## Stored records
[Start of section]
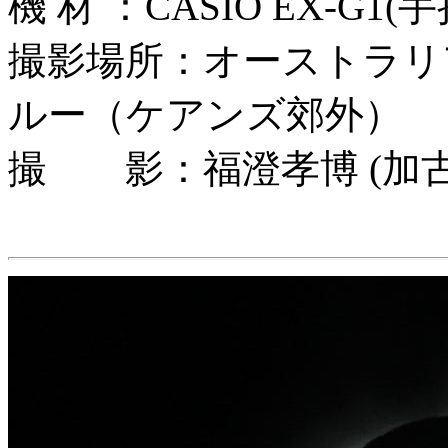
機 材 ：CASIO EX-G
撮影場所：オーストラリ
ルー（ケアンズ郊外）
撮 影：福澄孝博 (加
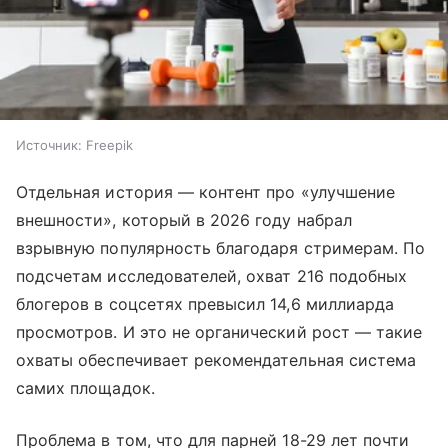
Источник:
Freepik
Отдельная история — контент про «улучшение
внешности», который в 2026 году набрал
взрывную популярность благодаря стримерам. По
подсчетам исследователей, охват 216 подобных
блогеров в соцсетях превысил 14,6 миллиарда
просмотров. И это не органический рост — такие
охваты обеспечивает рекомендательная система
самих площадок.
Проблема в том, что для парней 18-29 лет почти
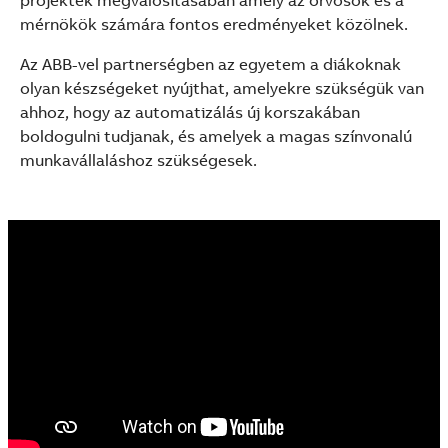
projektek megvalósításában amely az orvosok és a
See more products
mérnökök számára fontos eredményeket közölnek.
Shopping list preview
Az ABB-vel partnerségben az egyetem a diákoknak
olyan készségeket nyújthat, amelyekre szükségük van
ahhoz, hogy az automatizálás új korszakában
boldogulni tudjanak, és amelyek a magas színvonalú
munkavállaláshoz szükségesek.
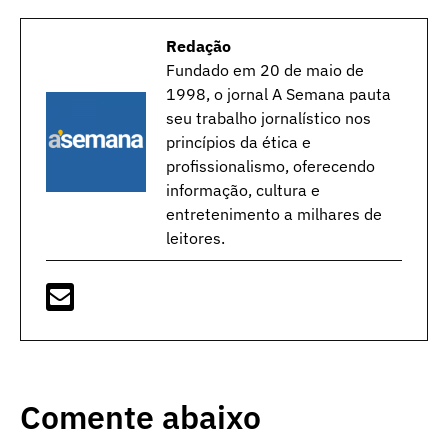
Redação
Fundado em 20 de maio de
1998, o jornal A Semana pauta
seu trabalho jornalístico nos
princípios da ética e
profissionalismo, oferecendo
informação, cultura e
entretenimento a milhares de
leitores.
Comente abaixo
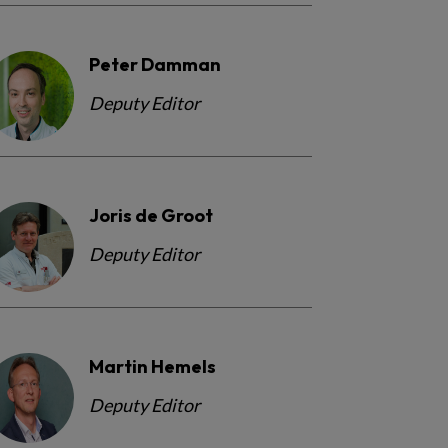
Peter Damman
Deputy Editor
Joris de Groot
Deputy Editor
Martin Hemels
Deputy Editor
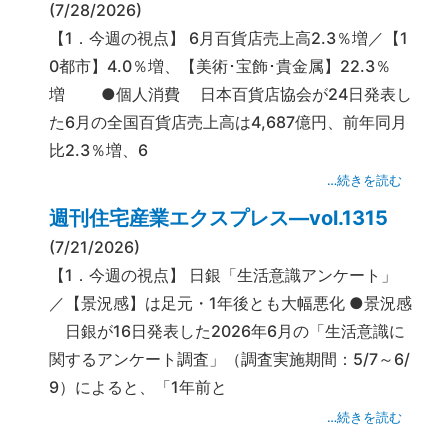
(7/28/2026)
【1．今週の視点】 6月百貨店売上高2.3％増／【1
0都市】4.0％増、【美術･宝飾･貴金属】22.3％
増 ●個人消費 日本百貨店協会が24日発表し
た6月の全国百貨店売上高は4,687億円、前年同月
比2.3％増、6
…続きを読む
週刊住宅産業エクスプレス―vol.1315
(7/21/2026)
【1．今週の視点】 日銀「生活意識アンケート」
／【景況感】は足元・1年後とも大幅悪化 ●景況感
日銀が16日発表した2026年6月の「生活意識に
関するアンケート調査」（調査実施期間：5/7～6/
9）によると、「1年前と
…続きを読む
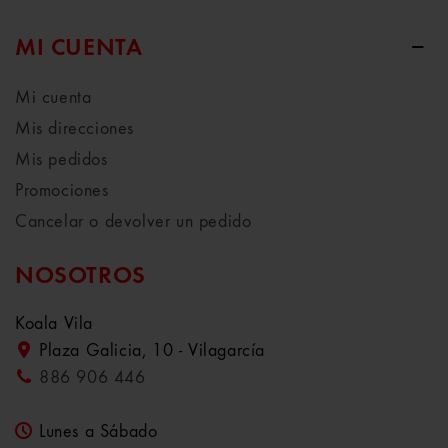
MI CUENTA
Mi cuenta
Mis direcciones
Mis pedidos
Promociones
Cancelar o devolver un pedido
NOSOTROS
Koala Vila
Plaza Galicia, 10 - Vilagarcía
886 906 446
Lunes a Sábado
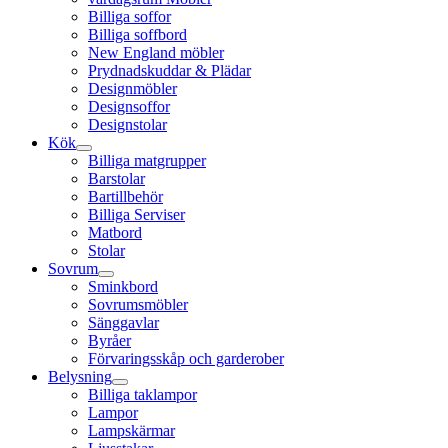
Billiga soffor
Billiga soffbord
New England möbler
Prydnadskuddar & Plädar
Designmöbler
Designsoffor
Designstolar
Kök
Billiga matgrupper
Barstolar
Bartillbehör
Billiga Serviser
Matbord
Stolar
Sovrum
Sminkbord
Sovrumsmöbler
Sänggavlar
Byråer
Förvaringsskåp och garderober
Belysning
Billiga taklampor
Lampor
Lampskärmar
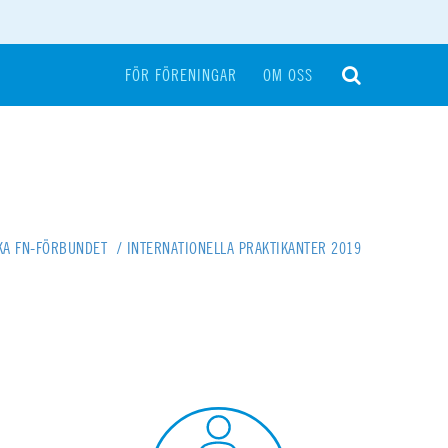
FÖR FÖRENINGAR
OM OSS
KA FN-FÖRBUNDET
/
INTERNATIONELLA PRAKTIKANTER 2019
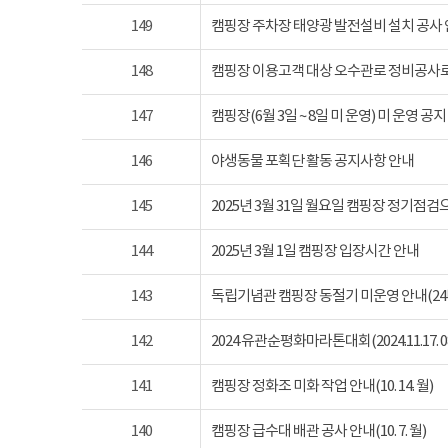
149
캠핑장 주차장 태양광 발전설비 설치 공사
148
캠핑장 이용고객 대상 오수관로 정비공사로
147
캠핑장(6월 3일 ~ 8일 미 운영) 미 운영 공지
146
야생동물 포획단 활동 공지사항 안내
145
2025년 3월 31일 월요일 캠핑장 정기점
144
2025년 3월 1일 캠핑장 입장시간 안내
143
독립기념관 캠핑장 동절기 미운영 안내(24년 1
142
2024 유관순평화마라톤대회(2024.11.17. 08
141
캠핑장 정화조 미화 작업 안내(10. 14. 월)
140
캠핑장 급수대 배관 공사 안내(10. 7. 월)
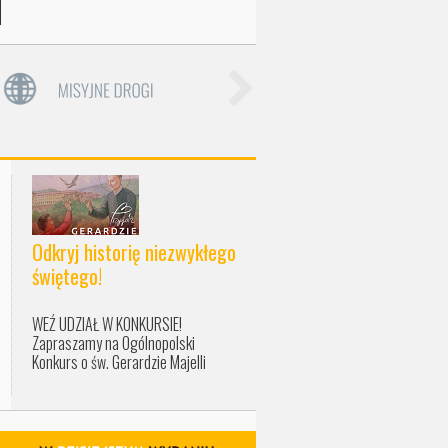
Odkryj historię niezwykłego
świętego!
WEŹ UDZIAŁ W KONKURSIE!
Zapraszamy na Ogólnopolski
Konkurs o św. Gerardzie Majelli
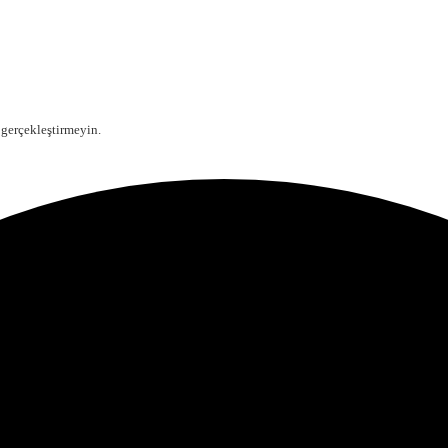
 gerçekleştirmeyin.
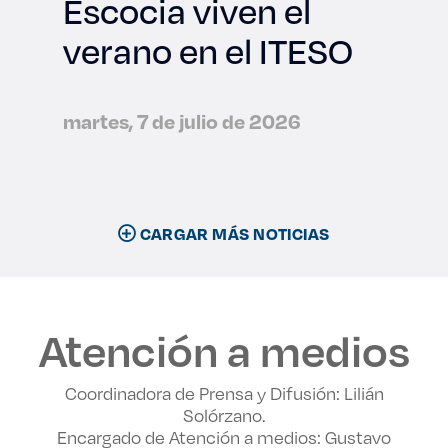
Escocia viven el
verano en el ITESO
martes, 7 de julio de 2026
CARGAR MÁS NOTICIAS
Atención a medios
Coordinadora de Prensa y Difusión: Lilián
Solórzano.
Encargado de Atención a medios: Gustavo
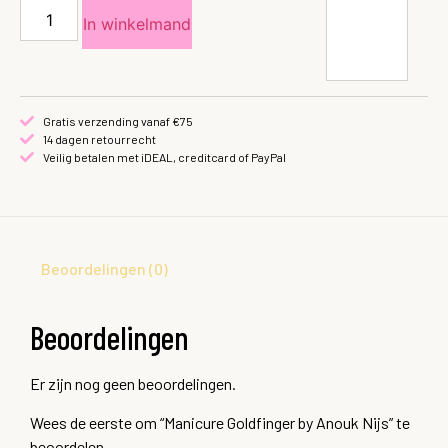
In winkelmand
Gratis verzending vanaf €75
14 dagen retourrecht
Veilig betalen met iDEAL, creditcard of PayPal
Beoordelingen (0)
Beoordelingen
Er zijn nog geen beoordelingen.
Wees de eerste om “Manicure Goldfinger by Anouk Nijs” te
beoordelen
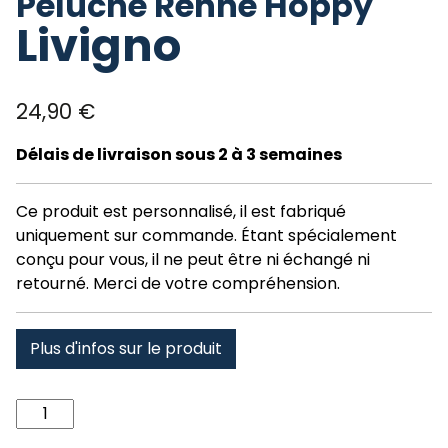
Peluche Renne Hoppy
Livigno
24,90
€
Délais de livraison sous 2 à 3 semaines
Ce produit est personnalisé, il est fabriqué
uniquement sur commande. Étant spécialement
conçu pour vous, il ne peut être ni échangé ni
retourné. Merci de votre compréhension.
Plus d'infos sur le produit
quantité
de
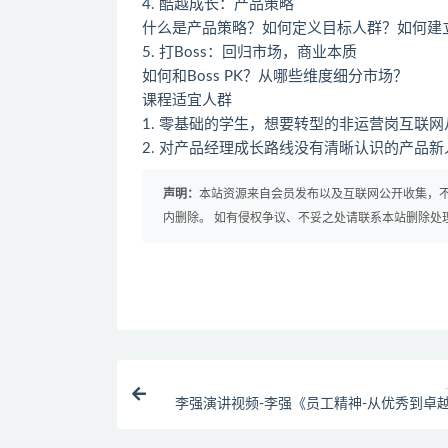
4. 酷越成长：产品策略
什么是产品策略？如何定义目标人群？如何建
5. 打Boss：回归市场，商业本质
如何和Boss PK？从哪些维度细分市场？
课程适宜人群
1. 零基础的学生，想要转型的非运营岗互联
2. 对产品经理成长路线没有清晰认识的产品新
声明：
本站资源来自会员发布以及互联网公开收集，不
内删除。 如有侵权争议、不妥之处请联系本站删除处
李强演讲视频-李强《员工精神-从优秀到卓越
大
[End of section]
## About this exercise
Restate each entry word for word; omit the pictures.

## Answer area
機 材 ：CASIO EX-G
撮影場所：オーストラリ
ルー（ケアンズ郊外）
撮 影：福澄孝博 (加
Источник:
Freepik
Отдельная история — контент про «улучшение
внешности», который в 2026 году набрал
взрывную популярность благодаря стримерам. По
подсчетам исследователей, охват 216 подобных
блогеров в соцсетях превысил 14,6 миллиарда
просмотров. И это не органический рост — такие
охваты обеспечивает рекомендательная система
самих площадок.
Проблема в том, что для парней 18-29 лет почти
projektek megvalósításában amely az orvosok és a
See more products
mérnökök számára fontos eredményeket közölnek.
Shopping list preview
Az ABB-vel partnerségben az egyetem a diákoknak
olyan készségeket nyújthat, amelyekre szükségük van
ahhoz, hogy az automatizálás új korszakában
boldogulni tudjanak, és amelyek a magas színvonalú
munkavállaláshoz szükségesek.
Redação
Fundado em 20 de maio de
1998, o jornal A Semana pauta
seu trabalho jornalístico nos
princípios da ética e
profissionalismo, oferecendo
informação, cultura e
entretenimento a milhares de
leitores.
Comente abaixo
Peter Damman
Deputy Editor
Joris de Groot
Deputy Editor
Martin Hemels
Deputy Editor
(7/28/2026)
【1．今週の視点】 6月百貨店売上高2.3％増／【1
0都市】4.0％増、【美術･宝飾･貴金属】22.3％
増 ●個人消費 日本百貨店協会が24日発表し
た6月の全国百貨店売上高は4,687億円、前年同月
比2.3％増、6
…続きを読む
週刊住宅産業エクスプレス―vol.1315
(7/21/2026)
【1．今週の視点】 日銀「生活意識アンケート」
／【景況感】は足元・1年後とも大幅悪化 ●景況感
日銀が16日発表した2026年6月の「生活意識に
関するアンケート調査」（調査実施期間：5/7～6/
9）によると、「1年前と
…続きを読む
MI CUENTA
Mi cuenta
Mis direcciones
Mis pedidos
Promociones
Cancelar o devolver un pedido
NOSOTROS
Koala Vila
Plaza Galicia, 10 - Vilagarcía
886 906 446
Lunes a Sábado
Billiga soffor
Billiga soffbord
New England möbler
Prydnadskuddar & Plädar
Designmöbler
Designsoffor
Designstolar
Kök
Billiga matgrupper
Barstolar
Bartillbehör
Billiga Serviser
Matbord
Stolar
Sovrum
Sminkbord
Sovrumsmöbler
Sänggavlar
Byråer
Förvaringsskåp och garderober
Belysning
Billiga taklampor
Lampor
Lampskärmar
FÖR FÖRENINGAR
OM OSS
KA FN-FÖRBUNDET
/
INTERNATIONELLA PRAKTIKANTER 2019
149
캠핑장 주차장 태양광 발전설비 설치 공사
148
캠핑장 이용고객 대상 오수관로 정비공사로
147
캠핑장(6월 3일 ~ 8일 미 운영) 미 운영 공지
146
야생동물 포획단 활동 공지사항 안내
145
2025년 3월 31일 월요일 캠핑장 정기점
144
2025년 3월 1일 캠핑장 입장시간 안내
143
독립기념관 캠핑장 동절기 미운영 안내(24년 1
142
2024 유관순평화마라톤대회(2024.11.17. 08
141
캠핑장 정화조 미화 작업 안내(10. 14. 월)
140
캠핑장 급수대 배관 공사 안내(10. 7. 월)
Odkryj historię niezwykłego
świętego!
WEŹ UDZIAŁ W KONKURSIE!
Zapraszamy na Ogólnopolski
Konkurs o św. Gerardzie Majelli
 gerçekleştirmeyin.
Escocia viven el
verano en el ITESO
martes, 7 de julio de 2026
CARGAR MÁS NOTICIAS
Atención a medios
Coordinadora de Prensa y Difusión: Lilián
Solórzano.
Encargado de Atención a medios: Gustavo
In winkelmand
Gratis verzending vanaf €75
14 dagen retourrecht
Veilig betalen met iDEAL, creditcard of PayPal
Beoordelingen (0)
Beoordelingen
Er zijn nog geen beoordelingen.
Wees de eerste om “Manicure Goldfinger by Anouk Nijs” te
beoordelen
Peluche Renne Hoppy
Livigno
24,90
€
Délais de livraison sous 2 à 3 semaines
Ce produit est personnalisé, il est fabriqué
uniquement sur commande. Étant spécialement
conçu pour vous, il ne peut être ni échangé ni
retourné. Merci de votre compréhension.
Plus d'infos sur le produit
quantité
de
4. 酷越成长：产品策略
什么是产品策略？如何定义目标人群？如何建
5. 打Boss：回归市场，商业本质
如何和Boss PK？从哪些维度细分市场？
课程适宜人群
1. 零基础的学生，想要转型的非运营岗互联
2. 对产品经理成长路线没有清晰认识的产品新
声明：
本站资源来自会员发布以及互联网公开收集，不
内删除。 如有侵权争议、不妥之处请联系本站删除处
李强演讲视频-李强《员工精神-从优秀到卓越
大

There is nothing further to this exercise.